## Task requirements
Check every line of the entries below for the word "elements", and copy the ones that have it.

## Supplied records
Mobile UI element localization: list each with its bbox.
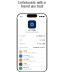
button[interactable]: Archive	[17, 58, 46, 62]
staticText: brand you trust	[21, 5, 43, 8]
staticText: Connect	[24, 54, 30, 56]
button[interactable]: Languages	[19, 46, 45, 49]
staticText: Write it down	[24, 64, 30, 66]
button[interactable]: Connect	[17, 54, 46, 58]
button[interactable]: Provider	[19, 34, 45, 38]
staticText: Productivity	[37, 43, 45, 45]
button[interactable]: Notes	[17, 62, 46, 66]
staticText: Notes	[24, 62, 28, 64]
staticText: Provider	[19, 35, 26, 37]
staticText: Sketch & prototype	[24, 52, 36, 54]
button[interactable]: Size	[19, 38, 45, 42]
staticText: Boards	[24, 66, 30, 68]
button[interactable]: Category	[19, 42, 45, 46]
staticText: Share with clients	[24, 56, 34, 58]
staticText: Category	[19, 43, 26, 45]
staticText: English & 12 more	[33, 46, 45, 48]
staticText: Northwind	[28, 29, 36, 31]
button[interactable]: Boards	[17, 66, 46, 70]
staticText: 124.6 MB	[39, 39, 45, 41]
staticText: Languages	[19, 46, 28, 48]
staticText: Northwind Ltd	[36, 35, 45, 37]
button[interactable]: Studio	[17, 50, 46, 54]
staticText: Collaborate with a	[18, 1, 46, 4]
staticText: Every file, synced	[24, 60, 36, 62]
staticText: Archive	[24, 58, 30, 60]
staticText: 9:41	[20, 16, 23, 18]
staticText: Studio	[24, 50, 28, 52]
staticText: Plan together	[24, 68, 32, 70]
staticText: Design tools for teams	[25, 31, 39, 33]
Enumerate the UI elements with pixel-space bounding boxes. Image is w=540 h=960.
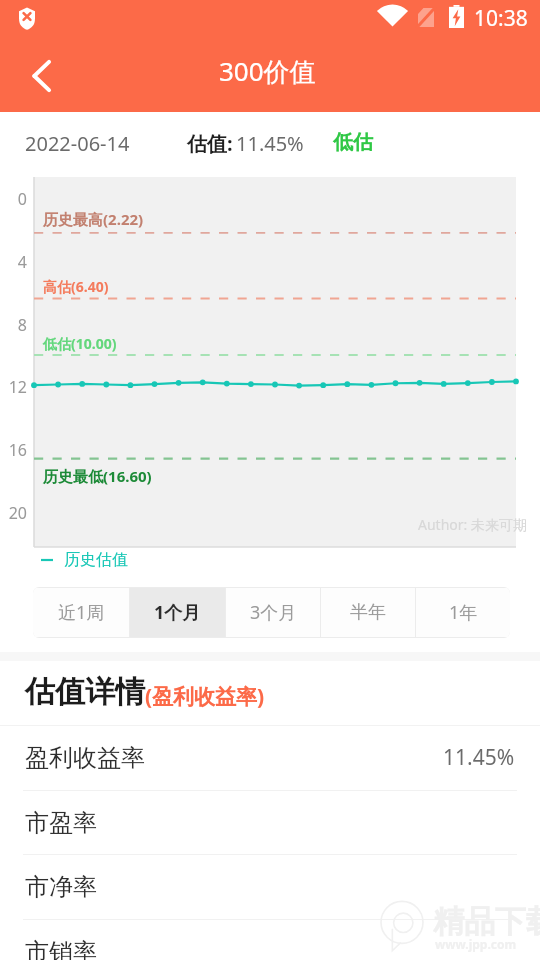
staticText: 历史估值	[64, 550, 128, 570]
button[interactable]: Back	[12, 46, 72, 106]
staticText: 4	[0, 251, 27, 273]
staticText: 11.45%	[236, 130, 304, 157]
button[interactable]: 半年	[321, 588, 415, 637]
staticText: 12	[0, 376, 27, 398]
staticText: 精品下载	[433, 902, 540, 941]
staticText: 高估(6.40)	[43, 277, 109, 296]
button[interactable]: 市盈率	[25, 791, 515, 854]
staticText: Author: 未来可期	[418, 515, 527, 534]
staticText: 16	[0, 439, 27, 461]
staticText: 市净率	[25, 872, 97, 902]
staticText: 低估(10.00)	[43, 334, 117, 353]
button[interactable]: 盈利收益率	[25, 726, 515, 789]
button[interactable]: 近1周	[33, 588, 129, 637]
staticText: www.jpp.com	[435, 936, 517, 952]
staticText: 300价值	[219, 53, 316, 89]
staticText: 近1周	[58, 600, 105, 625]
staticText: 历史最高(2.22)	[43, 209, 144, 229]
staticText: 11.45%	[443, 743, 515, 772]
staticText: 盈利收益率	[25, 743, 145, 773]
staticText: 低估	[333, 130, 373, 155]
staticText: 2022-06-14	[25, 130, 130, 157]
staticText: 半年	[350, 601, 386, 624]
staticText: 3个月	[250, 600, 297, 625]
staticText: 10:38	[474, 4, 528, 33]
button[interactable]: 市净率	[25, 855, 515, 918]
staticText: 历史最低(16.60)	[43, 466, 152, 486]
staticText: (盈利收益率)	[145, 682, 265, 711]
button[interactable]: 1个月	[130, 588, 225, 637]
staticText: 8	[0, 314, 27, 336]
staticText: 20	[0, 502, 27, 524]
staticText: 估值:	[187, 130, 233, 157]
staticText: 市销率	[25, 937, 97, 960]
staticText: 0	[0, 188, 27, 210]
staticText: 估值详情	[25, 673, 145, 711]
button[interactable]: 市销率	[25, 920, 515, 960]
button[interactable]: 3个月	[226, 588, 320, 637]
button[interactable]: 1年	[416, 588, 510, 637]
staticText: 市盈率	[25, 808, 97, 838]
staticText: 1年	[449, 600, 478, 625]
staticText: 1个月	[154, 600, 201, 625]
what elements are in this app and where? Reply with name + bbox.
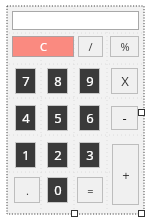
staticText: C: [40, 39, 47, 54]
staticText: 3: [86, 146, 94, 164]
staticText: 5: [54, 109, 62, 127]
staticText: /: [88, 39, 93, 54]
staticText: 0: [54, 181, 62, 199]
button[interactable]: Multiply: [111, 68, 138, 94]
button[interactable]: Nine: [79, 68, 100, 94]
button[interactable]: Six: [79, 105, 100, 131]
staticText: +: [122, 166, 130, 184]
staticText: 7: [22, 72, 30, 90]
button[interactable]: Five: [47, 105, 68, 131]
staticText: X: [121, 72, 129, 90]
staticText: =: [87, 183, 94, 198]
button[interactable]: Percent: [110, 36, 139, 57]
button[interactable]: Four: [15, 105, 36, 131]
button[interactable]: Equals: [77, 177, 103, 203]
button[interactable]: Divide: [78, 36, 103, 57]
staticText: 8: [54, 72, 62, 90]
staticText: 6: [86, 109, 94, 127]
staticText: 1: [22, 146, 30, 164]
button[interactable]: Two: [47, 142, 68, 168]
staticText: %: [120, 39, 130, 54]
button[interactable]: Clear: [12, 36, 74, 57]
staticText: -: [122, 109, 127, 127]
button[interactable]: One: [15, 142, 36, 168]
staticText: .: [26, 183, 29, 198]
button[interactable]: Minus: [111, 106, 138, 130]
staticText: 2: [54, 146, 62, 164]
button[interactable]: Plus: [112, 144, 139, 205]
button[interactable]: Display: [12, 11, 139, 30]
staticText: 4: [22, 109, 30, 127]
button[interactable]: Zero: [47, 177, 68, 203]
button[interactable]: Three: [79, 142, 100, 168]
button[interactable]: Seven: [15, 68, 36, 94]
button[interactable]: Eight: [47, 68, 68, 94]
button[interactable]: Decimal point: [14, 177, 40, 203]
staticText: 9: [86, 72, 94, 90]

## Written response
Enumerate the UI elements with pixel-space bounding boxes. Image is w=540 h=960.
what elements are in this app and where? Reply with name + bbox.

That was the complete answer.